BogorOne.co.id | Jakarta – Kementerian Lingkungan Hidup dan Kehutanan (KLHK) secara resmi melarang pemerintah daerah (pemda) menggunakan sistem open dumping atau pembuangan sampah di tempat terbuka dalam penanganan sampah di Tempat Pembuangan Akhir (TPA). Pemda diwajibkan beralih ke sistem sanitary landfill atau minimal controlled landfill.
Hal tersebut disampaikan Menteri Lingkungan Hidup Hanif Faisol Nurofiq saat meninjau proses transformasi penanganan sampah di TPA Sambutan, Kota Samarinda, Kalimantan Timur, Kamis (3/7/2025).
Hanif mengapresiasi langkah cepat Pemerintah Kota Samarinda yang menjadi daerah pertama di Kalimantan Timur yang menerapkan sistem sanitary landfill, yaitu metode penimbunan sampah di lokasi cekung, dipadatkan, dan ditutup dengan lapisan tanah.
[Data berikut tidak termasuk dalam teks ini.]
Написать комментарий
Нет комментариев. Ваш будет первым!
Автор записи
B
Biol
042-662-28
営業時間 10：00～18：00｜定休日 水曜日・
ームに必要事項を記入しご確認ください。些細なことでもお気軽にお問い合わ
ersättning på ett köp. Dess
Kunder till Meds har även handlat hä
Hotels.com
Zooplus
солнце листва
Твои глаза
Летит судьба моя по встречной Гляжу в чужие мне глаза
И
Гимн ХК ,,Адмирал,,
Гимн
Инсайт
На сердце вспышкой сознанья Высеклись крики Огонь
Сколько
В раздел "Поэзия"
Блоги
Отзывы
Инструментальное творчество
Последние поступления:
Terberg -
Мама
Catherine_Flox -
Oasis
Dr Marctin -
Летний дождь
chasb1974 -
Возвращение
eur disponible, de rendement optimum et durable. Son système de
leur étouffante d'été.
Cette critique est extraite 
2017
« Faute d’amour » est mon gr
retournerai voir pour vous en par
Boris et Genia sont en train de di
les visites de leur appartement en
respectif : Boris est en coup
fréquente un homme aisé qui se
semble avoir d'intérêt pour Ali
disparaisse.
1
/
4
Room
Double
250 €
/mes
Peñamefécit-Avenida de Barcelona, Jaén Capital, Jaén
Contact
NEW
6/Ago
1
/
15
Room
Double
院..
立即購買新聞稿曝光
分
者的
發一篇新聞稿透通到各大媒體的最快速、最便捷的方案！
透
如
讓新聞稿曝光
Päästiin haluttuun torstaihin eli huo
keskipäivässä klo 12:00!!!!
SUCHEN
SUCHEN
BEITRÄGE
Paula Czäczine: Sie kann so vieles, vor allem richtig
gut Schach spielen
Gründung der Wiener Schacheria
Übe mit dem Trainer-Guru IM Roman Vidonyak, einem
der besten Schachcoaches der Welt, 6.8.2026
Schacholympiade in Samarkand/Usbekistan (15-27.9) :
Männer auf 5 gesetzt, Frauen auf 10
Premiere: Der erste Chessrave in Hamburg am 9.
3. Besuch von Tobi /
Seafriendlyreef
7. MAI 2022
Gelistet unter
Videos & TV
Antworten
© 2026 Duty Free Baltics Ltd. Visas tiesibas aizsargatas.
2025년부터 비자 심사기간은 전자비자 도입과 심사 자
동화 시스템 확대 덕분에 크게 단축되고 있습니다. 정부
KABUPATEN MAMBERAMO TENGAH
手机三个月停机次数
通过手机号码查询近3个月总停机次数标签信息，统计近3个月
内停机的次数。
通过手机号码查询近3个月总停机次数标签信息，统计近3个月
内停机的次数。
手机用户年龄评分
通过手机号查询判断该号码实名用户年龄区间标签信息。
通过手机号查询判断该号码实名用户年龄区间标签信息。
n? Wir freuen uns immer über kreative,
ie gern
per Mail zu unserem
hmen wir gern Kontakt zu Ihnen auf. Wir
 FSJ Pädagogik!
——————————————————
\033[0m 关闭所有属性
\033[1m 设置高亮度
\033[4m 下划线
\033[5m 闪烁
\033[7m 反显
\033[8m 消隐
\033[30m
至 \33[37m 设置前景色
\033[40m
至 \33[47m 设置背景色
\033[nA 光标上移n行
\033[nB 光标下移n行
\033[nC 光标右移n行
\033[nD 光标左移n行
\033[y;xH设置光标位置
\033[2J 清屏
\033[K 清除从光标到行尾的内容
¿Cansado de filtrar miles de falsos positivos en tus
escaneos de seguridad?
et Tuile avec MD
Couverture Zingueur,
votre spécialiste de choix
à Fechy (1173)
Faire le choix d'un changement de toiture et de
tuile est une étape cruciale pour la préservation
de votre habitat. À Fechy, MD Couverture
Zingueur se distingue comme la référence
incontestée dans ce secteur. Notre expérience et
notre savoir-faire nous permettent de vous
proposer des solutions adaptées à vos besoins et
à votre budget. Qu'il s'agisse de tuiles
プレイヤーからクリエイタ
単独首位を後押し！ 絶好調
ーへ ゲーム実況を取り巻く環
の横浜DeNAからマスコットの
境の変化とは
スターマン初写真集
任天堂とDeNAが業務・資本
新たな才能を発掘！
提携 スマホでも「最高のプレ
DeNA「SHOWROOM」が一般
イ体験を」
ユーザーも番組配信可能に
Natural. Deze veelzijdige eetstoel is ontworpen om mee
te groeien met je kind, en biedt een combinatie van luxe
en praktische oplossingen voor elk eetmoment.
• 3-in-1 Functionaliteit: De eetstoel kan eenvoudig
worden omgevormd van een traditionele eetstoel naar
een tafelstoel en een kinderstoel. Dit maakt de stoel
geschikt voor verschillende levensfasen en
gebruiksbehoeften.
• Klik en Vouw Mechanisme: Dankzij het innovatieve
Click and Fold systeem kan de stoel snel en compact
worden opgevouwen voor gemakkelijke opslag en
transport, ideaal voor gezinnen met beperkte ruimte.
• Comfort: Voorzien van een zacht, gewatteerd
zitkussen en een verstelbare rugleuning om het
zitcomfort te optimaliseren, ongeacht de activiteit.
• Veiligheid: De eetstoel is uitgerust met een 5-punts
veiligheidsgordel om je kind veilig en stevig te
Ia menyampaikan bahwa pihaknya telah mengirim surat kepada seluruh gubernur, bupati, dan wali kota di Indonesia agar segera mengubah sistem penanganan sampah TPA dari open dumping ke sanitary landfill.
“Hari ini sesuai dengan surat kami kepada seluruh wali kota, bupati, serta gubernur untuk merubah penanganan open dumping menjadi sanitary landfill, paling tidak controlled landfill,” ujar Hanif kepada Beritasatu.com usai meninjau TPA Sambutan.
Menurut Hanif, transformasi sistem penanganan sampah di TPA Sambutan ditargetkan rampung pada Desember 2025. Sementara pembangunan lahan tampung baru sebagai bagian dari transisi akan dimulai awal 2026.
“Penanganan instalasi pengolahan air limbahnya juga akan selesai sebelum Desember. Kemungkinan pembangunan cell baru untuk pemindahan transformasi dari kegiatan open dumping menjadi sanitary landfill juga akan dimulai setelah Desember,” tambahnya.
KLHK terus mendorong seluruh pemda untuk segera beralih ke sistem sanitary landfill, karena praktik open dumping dianggap melanggar undang-undang dan dapat dikenai sanksi pidana.